Perché 19 cavalli sono morti improvvisamente e senza alcuna spiegazione scientifica? È la domanda che da due anni a questa parte si pone Sonny Richichi, presidente dell'associazione Italian Horse Protection (IHP), la prima in Italia ad essersi specializzata nella tutela degli equidi.
I cavalli deceduti in circostanze mai chiarite si trovavano proprio nella tenuta di IHP a Tignano, vicino a Volterra, in provincia di Pisa. «Si tratta per noi di una vicenda tragica sotto più punti di vista, non ultimo quello giudiziario», spiega Richichi a Kodami.
L'associazione, infatti, ha presentato istanza di opposizione alla richiesta di archiviazione dell'indagine sulla morte dei 19 cavalli avanzata dalla Procura di Pisa.
I fatti risalgono al 31 dicembre 2018, quando i cavalli salvati dall'associazione vengono trasferiti dal rifugio di Montaione, in provincia di Firenze, alla nuova sede di Tignano: «Quello che per noi sembrava un sogno, la donazione di una tenuta alla nostra associazione, presto si è trasformato in un incubo che ancora non è terminato», ricorda Richichi.

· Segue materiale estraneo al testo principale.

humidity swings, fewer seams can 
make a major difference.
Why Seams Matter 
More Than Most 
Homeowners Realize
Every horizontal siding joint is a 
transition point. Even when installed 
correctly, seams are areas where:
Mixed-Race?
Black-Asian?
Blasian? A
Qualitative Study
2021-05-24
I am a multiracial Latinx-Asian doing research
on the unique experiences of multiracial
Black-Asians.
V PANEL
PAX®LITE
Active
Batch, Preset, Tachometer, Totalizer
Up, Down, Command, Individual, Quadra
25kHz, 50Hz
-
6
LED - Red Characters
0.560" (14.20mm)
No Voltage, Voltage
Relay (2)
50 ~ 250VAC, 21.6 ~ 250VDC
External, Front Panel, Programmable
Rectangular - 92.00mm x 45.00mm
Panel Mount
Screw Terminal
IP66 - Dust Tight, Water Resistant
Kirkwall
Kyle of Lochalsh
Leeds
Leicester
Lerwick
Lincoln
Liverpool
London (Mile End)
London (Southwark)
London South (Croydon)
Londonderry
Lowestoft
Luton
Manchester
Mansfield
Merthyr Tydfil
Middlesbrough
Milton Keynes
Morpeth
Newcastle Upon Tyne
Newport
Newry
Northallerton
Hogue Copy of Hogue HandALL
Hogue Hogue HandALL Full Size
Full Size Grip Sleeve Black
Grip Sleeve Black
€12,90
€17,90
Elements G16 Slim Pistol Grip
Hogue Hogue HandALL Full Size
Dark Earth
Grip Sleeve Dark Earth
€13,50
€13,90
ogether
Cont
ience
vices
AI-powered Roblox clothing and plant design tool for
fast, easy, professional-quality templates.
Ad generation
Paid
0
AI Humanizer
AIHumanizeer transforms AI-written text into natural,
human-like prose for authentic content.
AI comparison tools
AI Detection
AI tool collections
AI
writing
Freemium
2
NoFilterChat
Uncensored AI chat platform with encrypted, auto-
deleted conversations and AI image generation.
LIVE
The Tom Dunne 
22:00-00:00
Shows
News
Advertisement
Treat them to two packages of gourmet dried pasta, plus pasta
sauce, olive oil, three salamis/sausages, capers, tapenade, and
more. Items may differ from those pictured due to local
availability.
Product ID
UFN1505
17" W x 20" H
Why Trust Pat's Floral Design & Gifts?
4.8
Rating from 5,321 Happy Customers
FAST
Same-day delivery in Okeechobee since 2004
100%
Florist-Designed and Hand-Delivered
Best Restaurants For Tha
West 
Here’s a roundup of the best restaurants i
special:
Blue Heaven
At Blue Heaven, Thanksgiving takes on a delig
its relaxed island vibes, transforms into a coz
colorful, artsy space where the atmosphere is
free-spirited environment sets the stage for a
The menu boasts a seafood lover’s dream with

Appena tre giorni dopo il trasferimento, 8 cavalli si accasciano al suolo nel giro di pochi minuti. I veterinari non sono in grado di determinare le cause di quella anomala morte simultanea. Ma quell'episodio non è che l'inizio di una sequenza di morti inspiegabili che si ripeteranno a più riprese e in circostanze sempre diverse tra il 2019 e 2020, fino a quando l'IHP non deciderà di ritornare alla precedente sede di Montaione, ponendo fine al ciclo di morte.
«Tossicosi iperacuta è il responso dei medici veterinari – chiarisce il presidente di IHP – ma nonostante le autopsie e le analisi non si è mai capito da cosa sia stata originata questa grave intossicazione. È questo il problema che ci impedisce di fare archiviare il caso».
La IHP si è specializzata nella tutela degli equidi attraverso azioni di denunce, investigazioni su fenomeni come quello delle macellazioni clandestine, e in supporto delle Forze dell'ordine durante le operazioni di sequestro. Con loro è nato anche il primo centro di recupero per animali maltrattati, riconosciuto ufficialmente dal Ministero della Sanità.
«Purtroppo in Italia siamo rimasti molto indietro rispetto alla tutela dei cavalli, che continuano ad essere sfruttati in ogni ambito: dall'industria alimentare, fino all'intrattenimento. Siamo il paese delle carrozze trainate da cavalli in città, e quello in cui si macellano più cavalli in assoluto. Tutto questo è possibile perché non esistono tutele normative specifiche per gli equidi, e lo abbiamo sperimentato una volta in più proprio durante questo procedimento».
L'associazione ha infatti chiesto a più riprese la costituzione di un coordinamento scientifico per venire a capo della vicenda: «Anche gli esperti interpellati da noi privatamente non hanno saputo dare una spiegazione alle morti: dobbiamo prendere atto che ci troviamo davanti a un limite della medicina veterinaria per i cavalli. Ma un limite che dobbiamo superare».
In realtà, durante le indagini gli esperti della Procura una spiegazione l'hanno data e su questa si basa la richiesta di archiviazione, ammette Richichi: «La morte è stata attribuita a cause ambientali dovute al trasporto degli animali. Rifiutiamo questa spiegazione perché potrebbe essere vera solo per i primi 8 cavalli, non per i restanti 11 morti dopo mesi, e in qualche caso anni, dallo spostamento».
Per l'IHP la spiegazione alle morti invece potrebbe risiedere nel suolo di Volterra: «Abbiamo chiesto alla Procura di disporre carotaggi nelle zone dove sono morti i cavalli per controllare se sono presenti sostanze tossiche potenzialmente mortali per quel tipo di animali – rileva Richichi – Non è mai stata fatta l'analisi dei terreni a causa di un reciproco scarico di competenze: l'Arpat (Agenzia regionale per la protezione ambientale della Toscana) si è sempre rifiutata dicendo che i veterinari non davano lista di sostanze da cercare, ma nei fatti nessuno si è mai mosso».
«La nostra richiesta di opposizione all'archiviazione – aggiunge il Presidente – si basa anche su questo: sulle falle che bbiamo registrato nella gestione di una vicenda che è senza precedenti in Italia e probabilmente nel mondo».
«Questo è avvenuto a causa di un cortocircuito culturale: ci avviciniamo a questi animali come se fossero strumenti – conclude Richichi – sono animali estremamente longevi e possono avere vecchiaia anche lunga, ma per le persone ad un certo punto diventano oggetti inservibili, non degne di accompagnamento durante la vecchiaia e la malattia, e forse neanche della giustizia dopo la morte».